Calar-se na hora certa e por motivos certos é uma verdadeira arte cujas regras um pequeno livro do Abade Dunouart quer nos transmitir. Autor francês do século XVIII, suas admoestações para que façamos silêncio, ainda hoje são pertinentes.
Sutileza não lhe falta. Ao mesmo tempo que recomenda o silêncio, lembra que há silêncios falsos, aqueles que simulam uma sabedoria, que, de fato, inexiste.
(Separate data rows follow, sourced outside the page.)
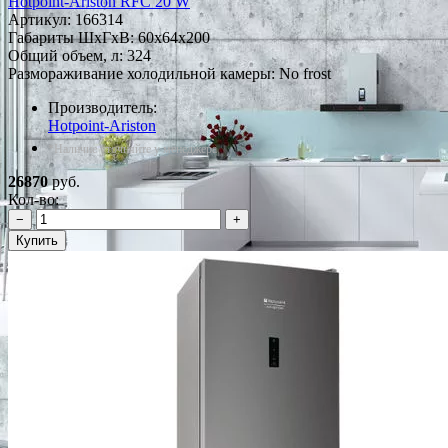
Hotpoint-Ariston RFC 20 W
Артикул:
166314
Габариты ШxГxВ: 60x64x200
Общий объем, л: 324
Размораживание холодильной камеры: No frost
Производитель:
Hotpoint-Ariston
*Наличие уточняйте у менеджера
26870
руб.
Кол-во:
−
+
Купить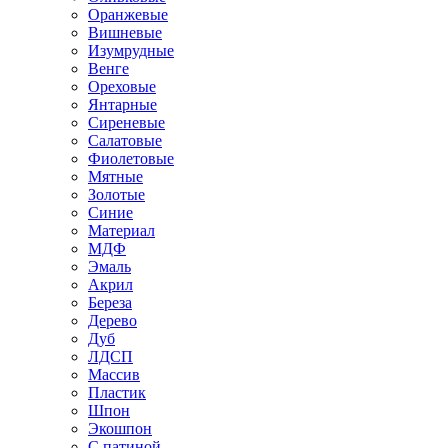
Оранжевые
Вишневые
Изумрудные
Венге
Ореховые
Янтарные
Сиреневые
Салатовые
Фиолетовые
Мятные
Золотые
Синие
Материал
МДФ
Эмаль
Акрил
Береза
Дерево
Дуб
ЛДСП
Массив
Пластик
Шпон
Экошпон
С патиной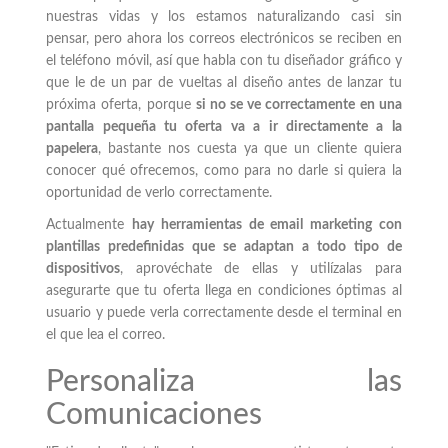
nuestras vidas y los estamos naturalizando casi sin
pensar, pero ahora los correos electrónicos se reciben en
el teléfono móvil, así que habla con tu diseñador gráfico y
que le de un par de vueltas al diseño antes de lanzar tu
próxima oferta, porque
si no se ve correctamente en una
pantalla pequeña tu oferta va a ir directamente a la
papelera
, bastante nos cuesta ya que un cliente quiera
conocer qué ofrecemos, como para no darle si quiera la
oportunidad de verlo correctamente.
Actualmente
hay herramientas de email marketing con
plantillas predefinidas que se adaptan a todo tipo de
dispositivos
, aprovéchate de ellas y utilízalas para
asegurarte que tu oferta llega en condiciones óptimas al
usuario y puede verla correctamente desde el terminal en
el que lea el correo.
Personaliza las
Comunicaciones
Nem sempre calar-se significa profundidade de pensamentos Pelo contrário, é camada de verniz que recobre um vazio sepulcral.
Mas há ainda outros silêncios e, alguns deles, diabólicos.Há o silêncio manipulador, há o silêncio torturante, o silêncio chantagista, o silêncio rancoroso, o silêncio conivente, o silêncio de zombaria,o silêncio imbecil, o silêncio do desprezo. Há pessoas que matam com seu silêncio. Há silêncios que esmagam a justiça e a bondade na calada da noite.
Por isso, o silêncio rico de significado é, ainda mais apreciável e luminoso.
Falo do silêncio que prenuncia novas palavras.
Falo do silêncio que é solidariedade na dor.
Falo do silêncio que soluciona cisões.
Falo do silêncio que pergunta.
Falo do silêncio que perdoa.
Falo do silêncio que ama.
O silêncio mais puro é aquele que guarda confidência.Este silêncio jamais é excessivo. Não se deve apregoar aos quatro ventos, o que foi murmurado na intimidade da amizade e do amor.
O silêncio mais sábio é aquele que fazemos diante dos impertinentes, intolerantes e desbocados. É o silêncio do Cristo inocente, diante dos acusadores, o silêncio dos espaços infinitos, diante da quase infinita capacidade nossa de falar ou escrever sem razão.
Calar na maneira certa é deixar que uma voz mais profunda seja ouvida. A voz severa, a voz serena, a voz suave e firme da verdade.
O verdadeiro silêncio diz a verdade que não se pode calar.
O verdadeiro silêncio nunca será cedo demais.
Quero ouvir o silêncio que tudo explica.